Exploring the Adrenal Gland and Its Response to ImmunotherapySep 30, 2021
|Recent advances in immunotherapy have resulted in a more effective treatment of melanomas that spread to other parts of the body. However, despite these advances CU Researchers and Clinicians continued to encounter the same problem, cancer cells that spread to the adrenal glands were not affected by immunotherapy drugs. Furthermore, those with adrenal gland metastases were given worse prognoses and outcomes.
According to Dr. Bill Robinson while patients were having a complete disappearance at other sites of metastasis, the adrenal gland had no response, prompting further research into the overall likelihood and frequency of this occurring.

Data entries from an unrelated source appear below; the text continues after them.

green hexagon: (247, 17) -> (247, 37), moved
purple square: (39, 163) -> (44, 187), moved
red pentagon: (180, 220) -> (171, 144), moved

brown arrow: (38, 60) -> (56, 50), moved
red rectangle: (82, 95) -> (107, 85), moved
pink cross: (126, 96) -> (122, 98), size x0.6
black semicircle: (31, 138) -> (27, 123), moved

“What we found is that the adrenal glands are in some way a privileged site in the body. Somehow the immune system is unable to trigger an active immune response in the adrenal gland. The immune cells are there in the adrenal gland, but they are unable to function" says Dr. Robinson.

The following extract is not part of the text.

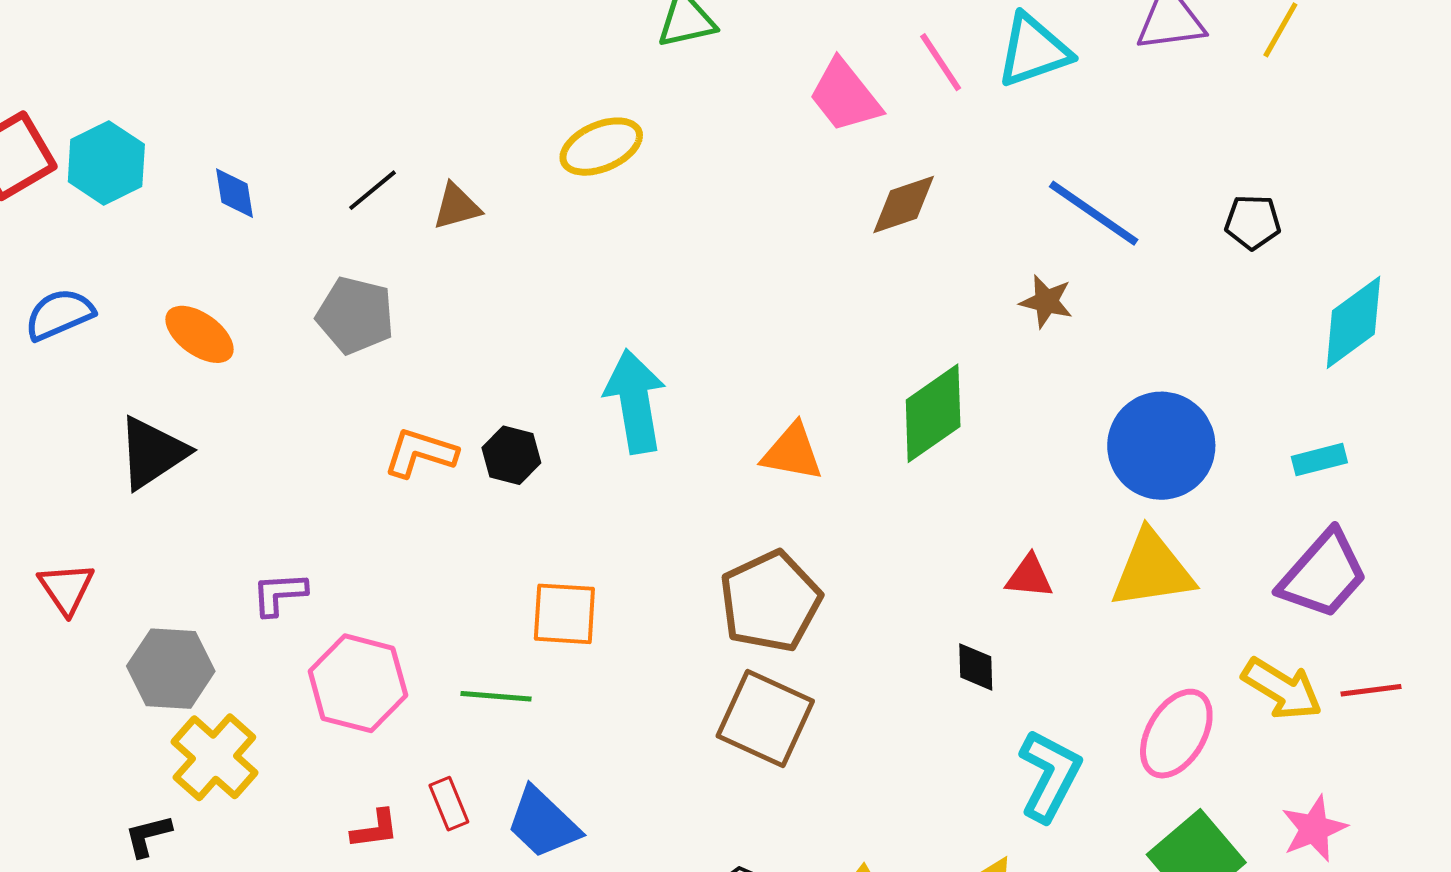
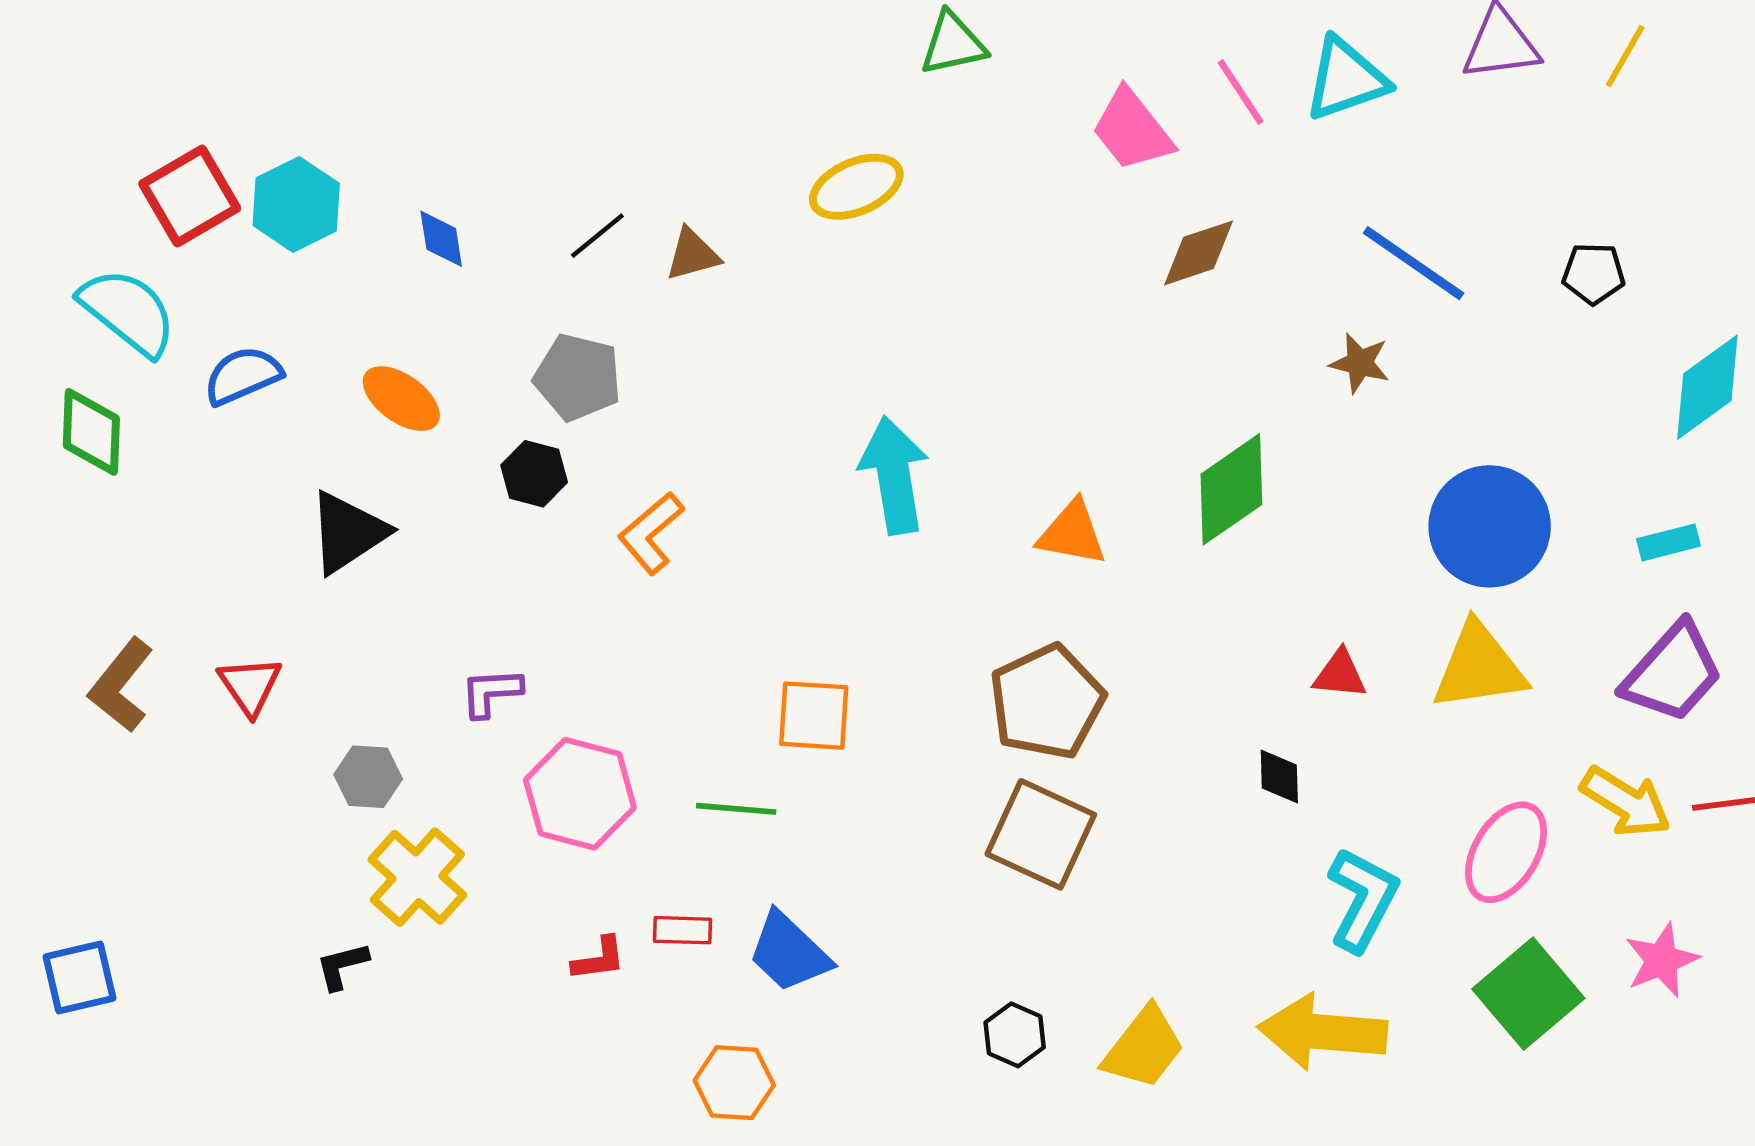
orange L-shape: (420, 453) -> (651, 533), turned -58
black hexagon: (511, 455) -> (534, 474), moved
gray hexagon: (171, 669) -> (368, 777), size x0.7
red rectangle: (449, 804) -> (682, 930), turned -66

One theory Dr. Robinson and his colleagues have as to why the micro-environment of the adrenal gland makes it unresponsive to checkpoint inhibitors is that the secretion of corticosteroids could potentially be blocking the immune cells. Until Dr. Robinson and his colleagues can fully test this theory, he recommends that adrenal gland metastasis in melanoma be surgically removed.
“If left untreated, the glands can grow to a very large size, bleed, and cause a lot of local problems. If you don’t take them out, they’re going to continue to be a focus of further spread of the melanoma as well” says Dr. Robinson.